Four movies I'd watch on repeat:
1) A Few Good Men (even if the ending is almost unbearably inconclusive)
2) Raising Arizona-that opening sequence never gets old
3) The Matrix (the first one, naming all three is cheating, aho)
4) The West Wing Complete First Season DVD

Four TV shows I love:
1) The Daily Show
2) PTI
3) Good Eats
4) Modern Marvels

Four Vacation Locales I need to go:
1) Orlando during Spring Training (actually get to go there this spring)
2) Ireland
3) New Zealand
4) Fiji (as far away as you can go before you start coming back)

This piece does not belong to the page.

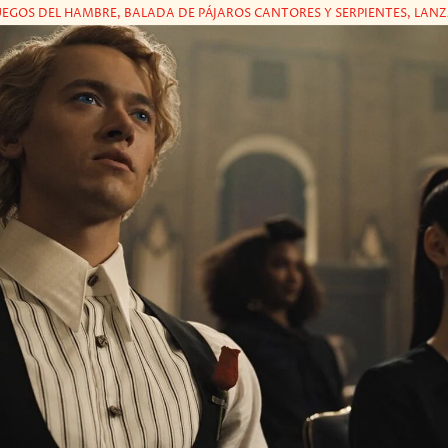
UEGOS DEL HAMBRE, BALADA DE PÁJAROS CANTORES Y SERPIENTES, LA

Four websites I visit daily:
1) Hotmail
2) actually, that's about it
3) don't surf as much as you might think
4) except, of course, this fine site

Four foods after which I lust:
1) Breakfast casserole
2) Cookie bars (Mother makes them once a year, except for this year, because she hates me)
3) Pasta Carrabba at Carrabba's
4) Filet Mignon from the Mount Airy Meat Center

Four changes I'd make to the house:
1) Hot tub, baby!
2) Escalators
3) Move the shower in my parents' bathroom upstairs
4) The bathrooms in the Dean Dome have these amazing urinals that run the length of the walls. They're like troughs, but for peeing in. My house of the future will include similar troughs spanning various walls, not neccesarily in the bathroom, because they facilitate keeping an eye on whatever's on TV. Plus they're just plain cool.

Four beers I like:
I've never had any alcohol (except for cough medicine) so I can't respond to this intelligently. If beer tastes like it smells I fear I shall never have a favorite. However, I do enjoy these fine beverages...
1) Roibos (a brand of hot tea from South Africa)
2) Mountain Dew-without which my mother and I could not function
3) Hi-C, Boppin' Berry flavor- a beverage I've enjoyed no more than five times in my life. But it's good man, it's good.
4) Water drawn from the faucet in my laundry room-the choicest I've ever sampled. You may try to fool me with water from the kitchen but I will not be deceived.

Four tags:
Sadly, I have no one to tag (except for aho, but that would be silly). So instead I challenge you, the loyal reader, to go out there and tag four people for me. I've seen your legions of MySpace pages, find someone out there.

Alrighty, that's about it. More in a day or two.